Page-level text extractions:
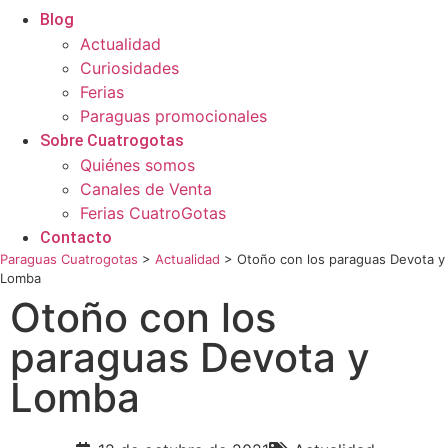
Blog
Actualidad
Curiosidades
Ferias
Paraguas promocionales
Sobre Cuatrogotas
Quiénes somos
Canales de Venta
Ferias CuatroGotas
Contacto
Paraguas Cuatrogotas
>
Actualidad
>
Otoño con los paraguas Devota y
Lomba
Otoño con los
paraguas Devota y
Lomba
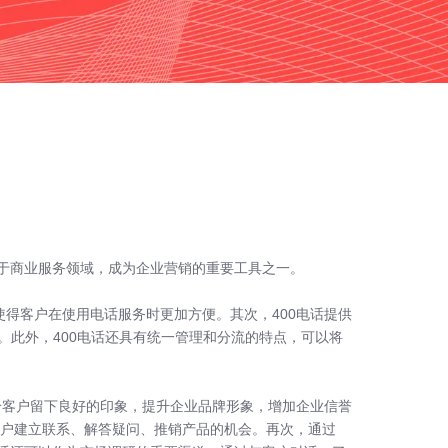
用于商业服务领域，成为企业营销的重要工具之一。
使得客户在使用电话服务时更加方便。其次，400电话提供
。此外，400电话还具有统一管理和分流的特点，可以将
给客户留下良好的印象，提升企业品牌形象，增加企业信誉
客户建立联系、解答疑问、推销产品的机会。再次，通过
特惠套餐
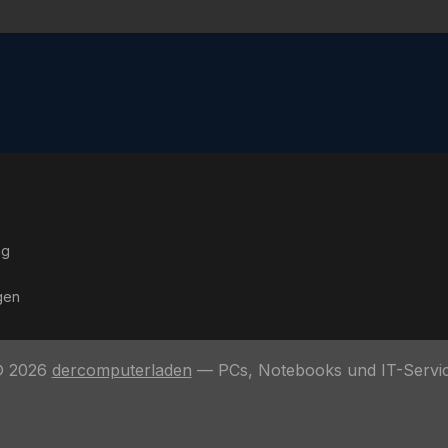
ng
gen
 2026
dercomputerladen
— PCs, Notebooks und IT-Servi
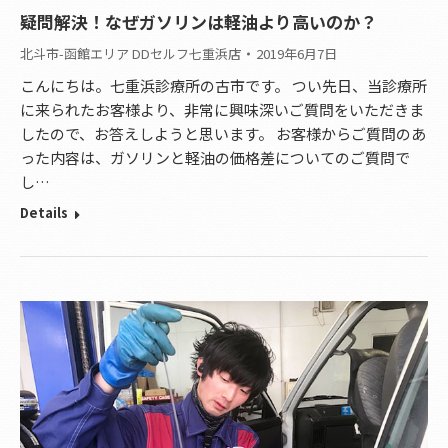
疑問解決！なぜガソリンは軽油より高いのか？
北斗市-函館エリア DDセルフ七重浜店
2019年6月7日
こんにちは。七重浜診療所の古市です。 つい先日、当診療所
に来られたお客様より、非常に興味深いご質問をいただきま
したので、お答えしようと思います。 お客様からご質問のあ
った内容は、ガソリンと軽油の価格差についてのご質問で
し…
Details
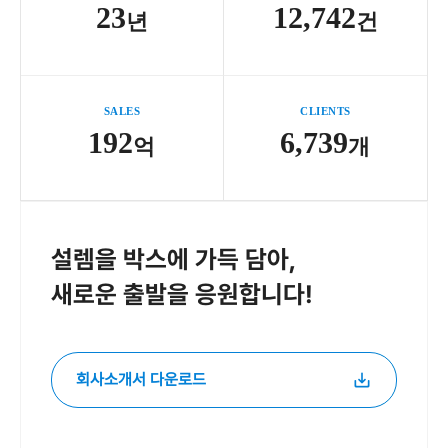
23
12,742
년
건
SALES
CLIENTS
192
6,739
억
개
설렘을 박스에 가득 담아,
새로운 출발을 응원합니다!
회사소개서 다운로드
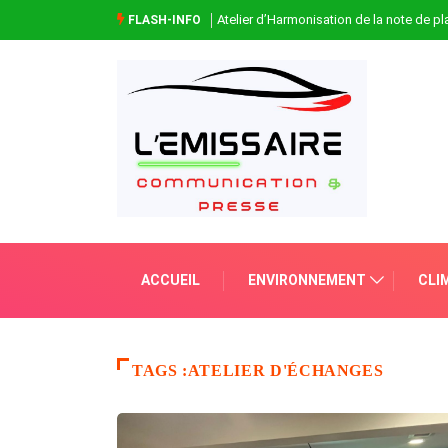
Atelier d’Harmonisation de la note de 
FLASH-INFO
ACCUEIL
ENVIRONNEMENT
CLI
TAGS :ATELIER D'ÉCHANGES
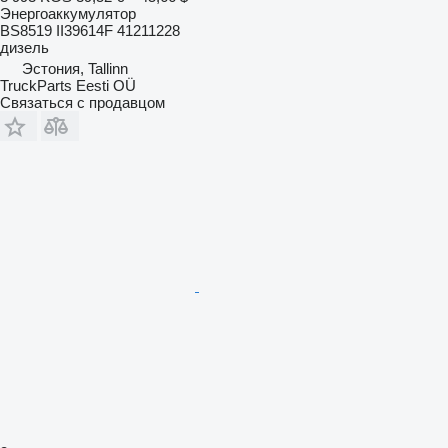
Энергоаккумулятор
BS8519 II39614F 41211228
дизель
Эстония, Tallinn
TruckParts Eesti OÜ
Связаться с продавцом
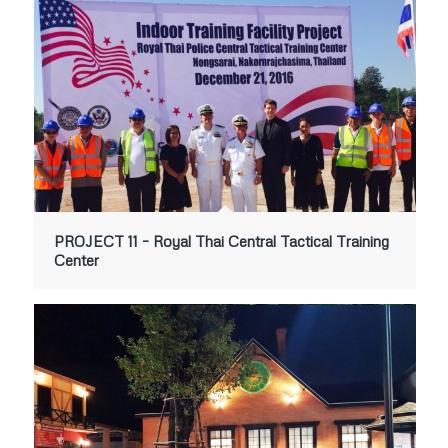
PROJECT 11 – Royal Thai Central Tactical Training
Center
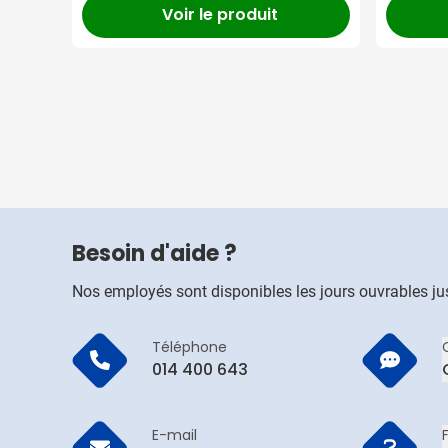
Voir le produit
Besoin d'aide ?
Nos employés sont disponibles les jours ouvrables j
Téléphone
014 400 643
E-mail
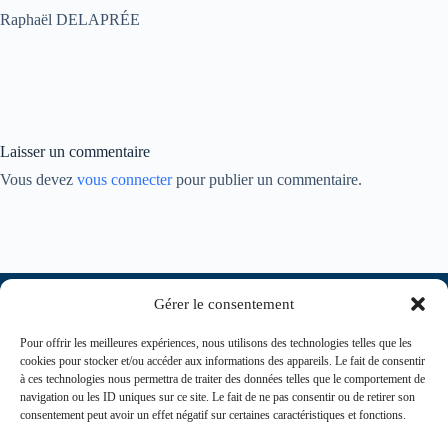
Raphaël DELAPRÉE
Laisser un commentaire
Vous devez
vous connecter
pour publier un commentaire.
Gérer le consentement
Pour offrir les meilleures expériences, nous utilisons des technologies telles que les
cookies pour stocker et/ou accéder aux informations des appareils. Le fait de consentir
à ces technologies nous permettra de traiter des données telles que le comportement de
navigation ou les ID uniques sur ce site. Le fait de ne pas consentir ou de retirer son
consentement peut avoir un effet négatif sur certaines caractéristiques et fonctions.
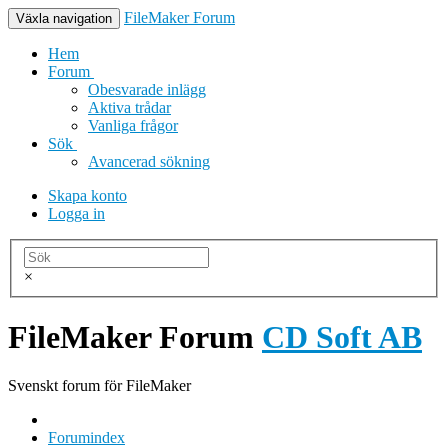
FileMaker Forum
Växla navigation
Hem
Forum
Obesvarade inlägg
Aktiva trådar
Vanliga frågor
Sök
Avancerad sökning
Skapa konto
Logga in
×
FileMaker Forum
CD Soft AB
Svenskt forum för FileMaker
Forumindex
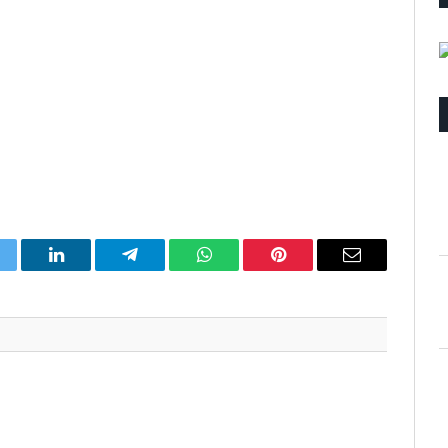
itter
LinkedIn
Telegram
WhatsApp
Pinterest
Email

Your assignment: State only how many lines above hold the string "commentaire".

Solution for this exercise: 2